Dodging and maneuvering with Jacob through the crowded subway, Caitlin tried hard to shake the odd paranoia that had seized her outside her office, but it was like swallowing an oversized bite of a sandwich. She usually tried to make a game of their dash through rush hour—Crazy Football or Running with the Gazelles—but not today. Jacob was deep in his own thoughts and she just wanted to get home.
The third-floor hallway seemed unusually quiet, the clang of the keys uncommonly hollow. It reminded her, unpleasantly, of the feeling she’d had at the Pawars’ apartment. A sense that she was somehow in danger. Not Jacob, just her.
Unlocking the door, she made a mental note to talk to Barbara about this, then happily turned her attention to roasting broccoli and defrosting and heating a container of congee for dinner. Jacob went straight to his room. They had arrived home just in time for his weekly online chat with his father. Caitlin was surprisingly glad for Andy’s call right now; even abnormal normalcy was welcome.

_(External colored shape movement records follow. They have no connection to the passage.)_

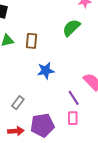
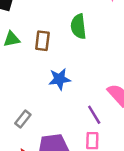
green semicircle: (71, 28) -> (78, 26), moved, turned -54

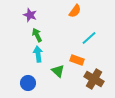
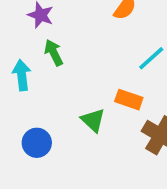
cyan arrow: (38, 54) -> (22, 75), moved

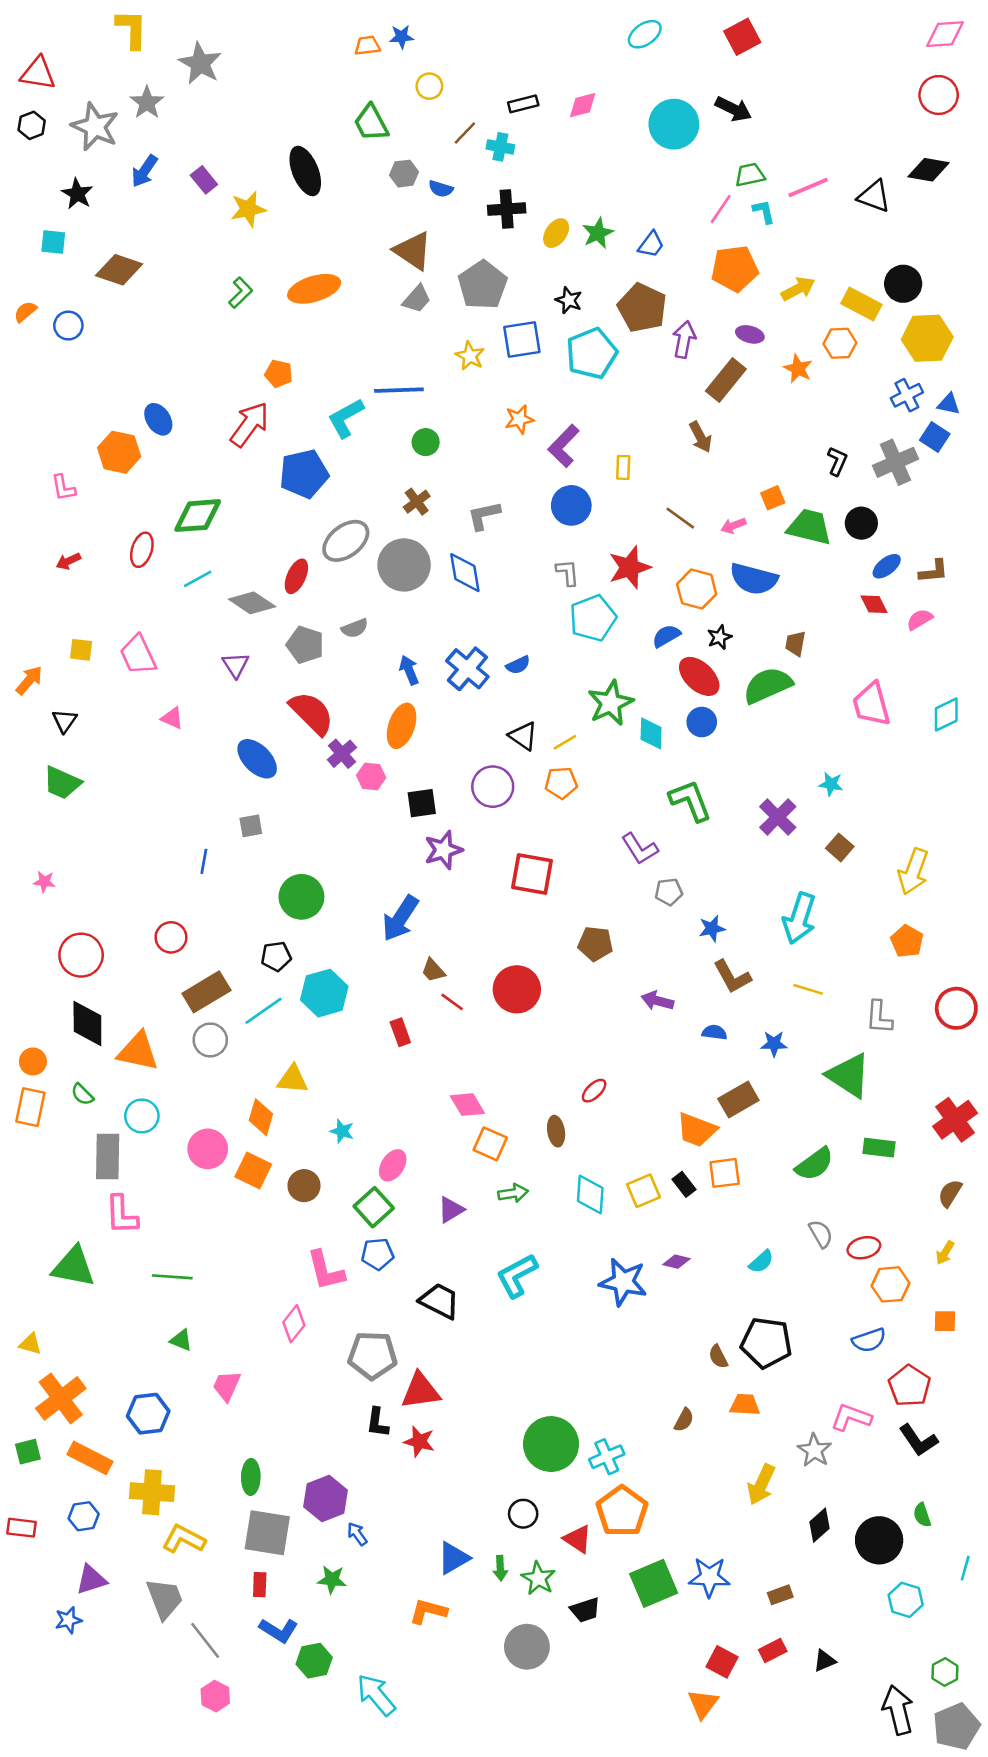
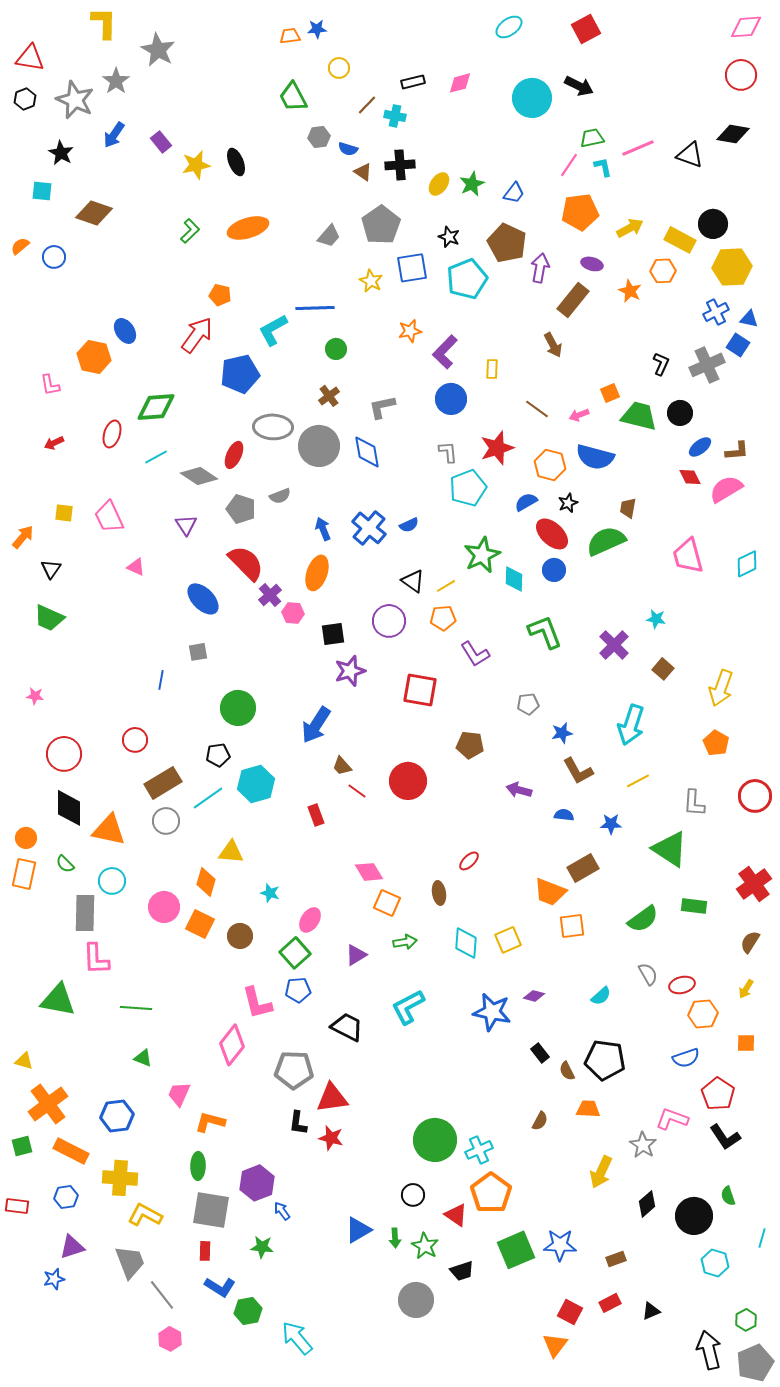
black ellipse: (305, 171) -> (236, 162), moved, size x0.7
brown triangle: (413, 251) -> (363, 172), moved, size x0.6
gray ellipse: (346, 541) -> (273, 427), turned 39
pink semicircle: (920, 619) -> (726, 489), size x1.6
purple L-shape: (640, 849) -> (475, 654), moved
yellow line: (808, 989) -> (638, 781), turned -45
black rectangle: (684, 1184) -> (540, 1053), moved
pink diamond: (294, 1324) -> (232, 1045), size x1.4
orange L-shape: (428, 1611) -> (210, 1122), moved

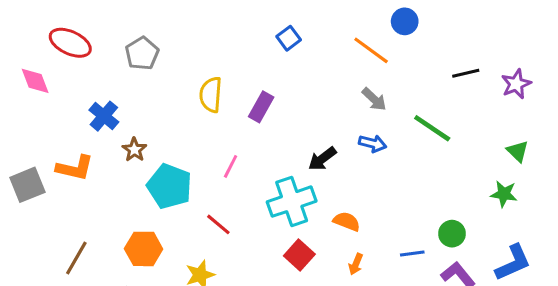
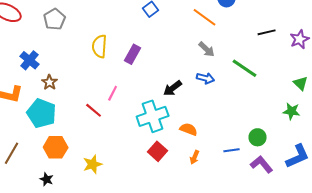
cyan pentagon: (169, 186) -> (42, 113), moved
red line: (218, 224) -> (94, 110), moved

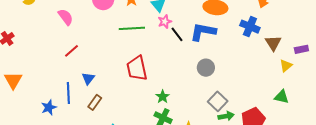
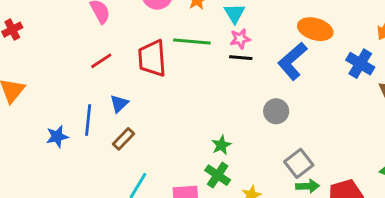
blue L-shape: (203, 32) -> (292, 61), turned -60
black line: (177, 34) -> (241, 58), moved, turned -56
red trapezoid: (137, 68) -> (152, 58), moved
gray circle: (206, 68) -> (276, 111), moved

Andrew Thwaite, divorced with three kids, was a sociologist from Sydney whom Caitlin had met in Thailand three weeks after the 2004 tsunami. He had joined one of her relief efforts, which Ben helped to coordinate through the under-secretary-general of the UN Office for the Coordination of Humanitarian Affairs. When they met, Caitlin felt that he was “right for right now,” as she’d expressed it to Ben.
“The people I’ve talked to say he’s kind of a d-bag, Cai,” Ben had said.
“Oh, you checked?”
“Captain of your team,” he said evasively.
“Well, he’s smart, he’s entertaining, he isn’t making any promises to be something he’s not, and he’s six-three and ripped.”
“Uh-huh. I know the type, a swaggering narcissist.”
“Strong words, Ben.”
“I’ve been living in the shadow of miserable hotshots like him my whole life. He’ll use you and leave you in the dust.”
“Only after I leave him in mine. Hey, is this about me or you, Ben?”
“Fair enough,” he conceded, “but I think you’ve entirely misunderstood the meaning of ‘relief efforts.’”
The disagreement ended in laughter. But after passion trumped caution and she found out she was pregnant, she decided to keep the child. Andy was notified and had stayed far away, making everything blessedly simple.
Until recently.
Around the time Andy’s youngest kid went to college, in 2011, he’d suddenly asked for weekly video calls with Jacob. She had no objection to that. She and Jacob had discussed it repeatedly and Jacob seemed happy to accept him on the same level as an upstairs neighbor. But six months ago Andy had asked Caitlin why she hadn’t chosen a cochlear implant operation for Jacob when he was younger.